[[ MATERIAL FOR THIS TASK, beginning ]]
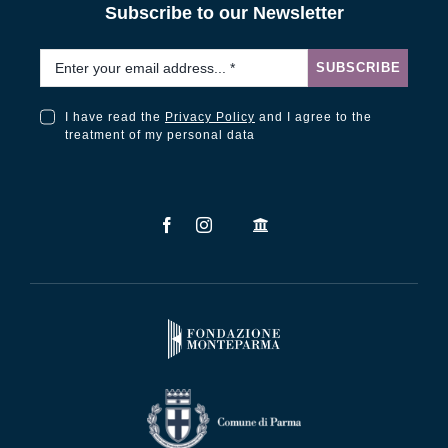
Subscribe to our Newsletter
Email
*
SUBSCRIBE
I have read the
Privacy Policy
and I agree to the
I have read the Privacy Policy and I agree to the treatment of my personal data
treatment of my personal data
[[ MATERIAL FOR THIS TASK, end ]]
▶ ACTIVITY: Once the pictures are set aside, please reproduce the remaining material word for word.

▶ ANSWER SPACE:
Subscribe to our Newsletter
Email
*
SUBSCRIBE
I have read the
Privacy Policy
and I agree to the
I have read the Privacy Policy and I agree to the treatment of my personal data
treatment of my personal data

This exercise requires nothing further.